MS CHIP Program Set to Expire

October 15, 2017 – While battling over healthcare and tax cuts, Congress has allowed the widely popular Children’s Health Insurance Program to expire. 

The program, created in 1997 as a means to provide health care for impoverished children, covers almost 10 million youth nationwide and almost 50,000 children in Mississippi. The program is a boon to families struggling with low-income situations. In Mississippi, a family of three earning no more than $3,302 is eligible for CHIP aid. 

With the most obvious beneficiaries being children, prior authorization of the program was easy to obtain, from both sides of the political aisle. Even Republican congressmen, particularly Sens. Thad Cochran and Roger Wicker, voted to re-authorize the program in past years. The current Congress, however has allowed the program to discontinue.  

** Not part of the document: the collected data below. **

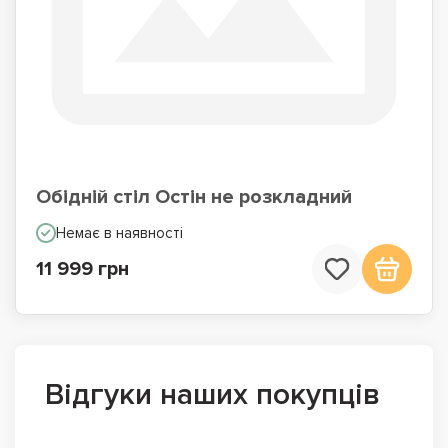
Обідній стіл Остін не розкладний
Немає в наявності
11 999 грн
Відгуки наших покупців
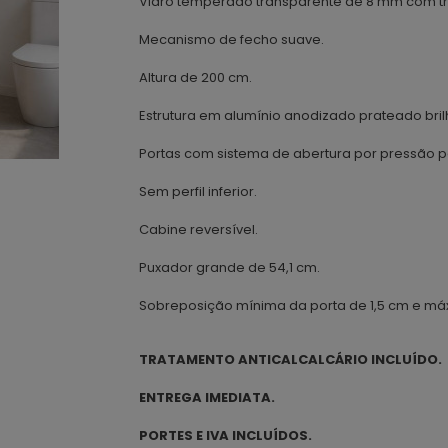
Vidro temperado transparente de 8 mm com tr
Mecanismo de fecho suave.
Altura de 200 cm.
Estrutura em alumínio anodizado prateado bril
Portas com sistema de abertura por pressão pa
Sem perfil inferior.
Cabine reversível.
Puxador grande de 54,1 cm.
Sobreposição mínima da porta de 1,5 cm e má
TRATAMENTO ANTICALCALCÁRIO INCLUÍDO.
ENTREGA IMEDIATA.
PORTES E IVA INCLUÍDOS.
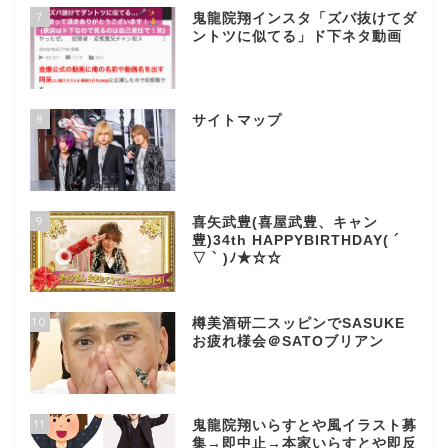
7
鬼龍院翔インスタ「ズバ抜けてダ
ントツに似てる」ド下ネタ動画
8
サイトマップ
9
喜矢武豊(喜屋武豊、キャン
豊)34th HAPPYBIRTHDAY( ´
▽ ` )ﾉ★☆☆
10
樽美酒研二スッピンでSASUKE
お疲れ様会＠SATOブリアン
11
鬼龍院翔いらすとや風イラスト募
集→即中止→本家いらすとや即反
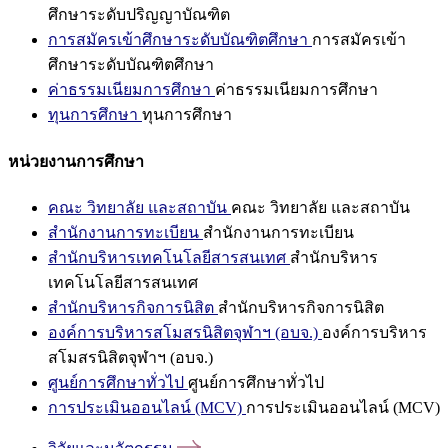
ศึกษาระดับปริญญาบัณฑิต
การสมัครเข้าศึกษาระดับบัณฑิตศึกษา
การสมัครเข้า
ศึกษาระดับบัณฑิตศึกษา
ค่าธรรมเนียมการศึกษา
ค่าธรรมเนียมการศึกษา
ทุนการศึกษา
ทุนการศึกษา
หน่วยงานการศึกษา
คณะ วิทยาลัย และสถาบัน
คณะ วิทยาลัย และสถาบัน
สำนักงานการทะเบียน
สำนักงานการทะเบียน
สำนักบริหารเทคโนโลยีสารสนเทศ
สำนักบริหาร
เทคโนโลยีสารสนเทศ
สำนักบริหารกิจการนิสิต
สำนักบริหารกิจการนิสิต
องค์การบริหารสโมสรนิสิตจุฬาฯ (อบจ.)
องค์การบริหาร
สโมสรนิสิตจุฬาฯ (อบจ.)
ศูนย์การศึกษาทั่วไป
ศูนย์การศึกษาทั่วไป
การประเมินออนไลน์ (MCV)
การประเมินออนไลน์ (MCV)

The immediate problem with this lies with the fact most states have passed final budgets for the next fiscal year under the assumption congress would reauthorize CHIP and that they would be receiving federal CHIP funds. Many states also banked on a 23 percentage-point increase in CHIP funding that was part of the Affordable Care Act, and accounted for that generosity in their budgets.  

The program will, consequently, fail for some states quicker than others. Mississippi will be one of the first states to lose the program if Congress does not renew CHIP funding. Earlier this year, the Kaiser Family Foundation and Health Management Associates surveyed state Medicaid officials about their state budget assumptions and future plans for CHIP in the absence of funding and uncovered a total of 11 states whose budgets are set to expire between October and December with Congress’ continued dithering.